L’audition portait plus spécifiquement sur la modification de l’article 12 de la loi n° 91-650 du 9 juillet 1991, avec l’insertion de l’alinéa suivant « Art. 12-1 : Le Procureur de la République peut requérir directement la force publique pour faire exécuter les décisions rendues sur le fondement des instruments internationaux et communautaires relatives au déplacement illicite international d’enfants, dans les conditions définies par décret en Conseil d’Etat ».
SOS Enfants Disparus s’est déclaré favorable à l’insertion d’une telle possibilité de recours.

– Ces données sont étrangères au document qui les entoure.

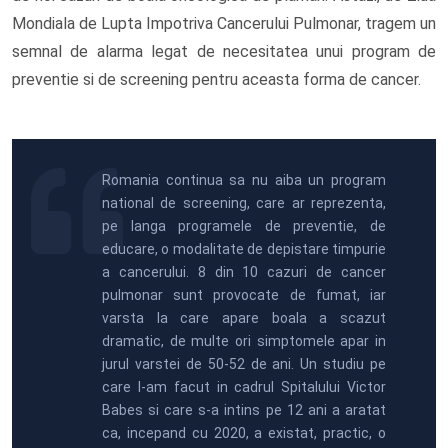
Mondiala de Lupta Impotriva Cancerului Pulmonar, tragem un
semnal de alarma legat de necesitatea unui program de
preventie si de screening pentru aceasta forma de cancer.
Romania continua sa nu aiba un program
national de screening, care ar reprezenta,
pe langa programele de preventie, de
educare, o modalitate de depistare timpurie
a cancerului. 8 din 10 cazuri de cancer
pulmonar sunt provocate de fumat, iar
varsta la care apare boala a scazut
dramatic, de multe ori simptomele apar in
jurul varstei de 50-52 de ani. Un studiu pe
care l-am facut in cadrul Spitalului Victor
Babes si care s-a intins pe 12 ani a aratat
ca, incepand cu 2020, a existat, practic, o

En effet, même si ce type d’exécution forcée doit rester exceptionnelle - l’idéal étant de parvenir à une remise volontaire de l’enfant afin d’éviter tout traumatisme supplémentaire pour ce dernier - il est des situations où seule une exécution forcée peut permettre le retour de l’enfant face au refus réitéré du parent qui l’a déplacé. Or, il est certain que le temps qui passe et les délais supplémentaires dus à la non-exécution de la décision de retour sont extrêmement préjudiciables à la relation entre l’enfant et le parent victime. Un rétablissement rapide de la situation antérieure au déplacement illicite permet ensuite aux juridictions du pays de la résidence habituelle d’examiner les droits de chacun des parents.
SOS Enfants Disparus a par ailleurs rappelé la difficulté de certains parents en France à obtenir l’exécution des décisions civiles rendues par le Juge aux affaires familiales. Le même constat a été établi : l’écoulement du temps, pour le parent qui ne peut parvenir à voir son enfant en raison de l’opposition de l’autre parent et ce malgré une décision de justice, est tout à fait dommageable pour l’enfant.